Documented in joinTreeConditions

#' @include joinTreeData.R
#' @title joinTreeConditions: compiles live and dead tree conditions
#'
#' @importFrom dplyr arrange case_when filter full_join group_by left_join mutate select summarize
#' @importFrom tidyr pivot_wider
#' @importFrom magrittr %>%
#'
#' @description This function compiles tree condition data into a wide format with
#' one row per tree visit and a column for each foliage condition type. Must run importData first.

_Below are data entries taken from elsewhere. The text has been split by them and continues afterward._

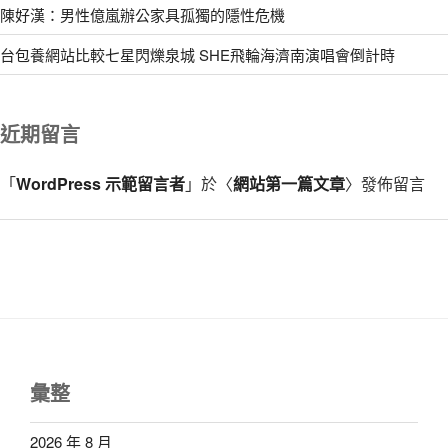
陳好漢：男性億嵐辦公家具孤獨的隱性危機
台包養網站比較七星閃爍泉城 SHE飛輪海濟南演唱會倒計時
近期留言
「
WordPress 示範留言者
」於〈
網站第一篇文章
〉發佈留言
彙整
2026 年 8 月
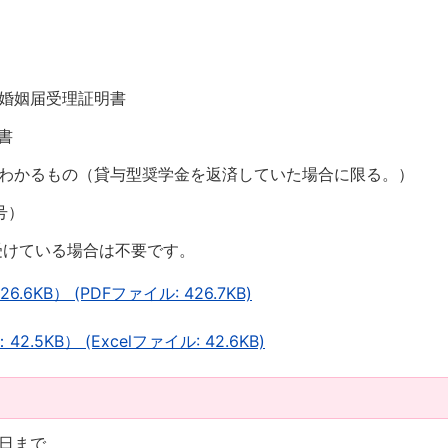
は婚姻届受理証明書
書
がわかるもの（貸与型奨学金を返済していた場合に限る。）
号）
受けている場合は不要です。
6KB） (PDFファイル: 426.7KB)
5KB） (Excelファイル: 42.6KB)
1日まで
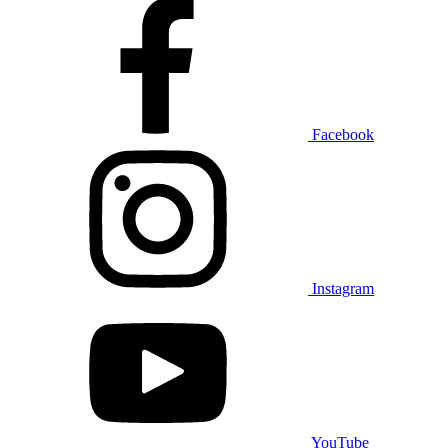
Facebook
Instagram
YouTube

#' Abandoned plots and incomplete visits are excluded from function.
#'
#' @param park Combine data from all parks or one or more parks at a time. Valid inputs:
#' \describe{
#' \item{"all"}{Includes all parks in the network}
#' \item{"ACAD"}{Acadia NP only}
#' \item{"MABI"}{Marsh-Billings-Rockefeller NHP only}
#' \item{"MIMA"}{Minute Man NHP only}
#' \item{"MORR"}{Morristown NHP only}
#' \item{"ROVA"}{Roosevelt-Vanderbilt NHS only}
#' \item{"SAGA"}{Saint-Gaudens NHS only}
#' \item{"SARA"}{Saratoga NHP only}
#' \item{"WEFA"}{Weir Farm NHS only}}
#'
#' @param from Year to start analysis, ranging from 2006 to current year
#' @param to Year to stop analysis, ranging from 2006 to current year
#'
#' @param QAQC Allows you to remove or include QAQC events.
#' \describe{
#' \item{FALSE}{Default. Only returns visits that are not QAQC visits}
#' \item{TRUE}{Returns all visits, including QAQC visits}}
#'
#' @param locType Allows you to only include plots that are part of the GRTS sample design or include all plots,
#' such as deer exclosures
#' \describe{
#' \item{"VS"}{Only include plots that are part of the Vital Signs GRTS sample design}
#' \item{"all"}{Include all plots, such as plots in deer exclosures or test plots.}}
#'
#' @param panels Allows you to select individual panels from 1 to 4. Default is all 4 panels (1:4).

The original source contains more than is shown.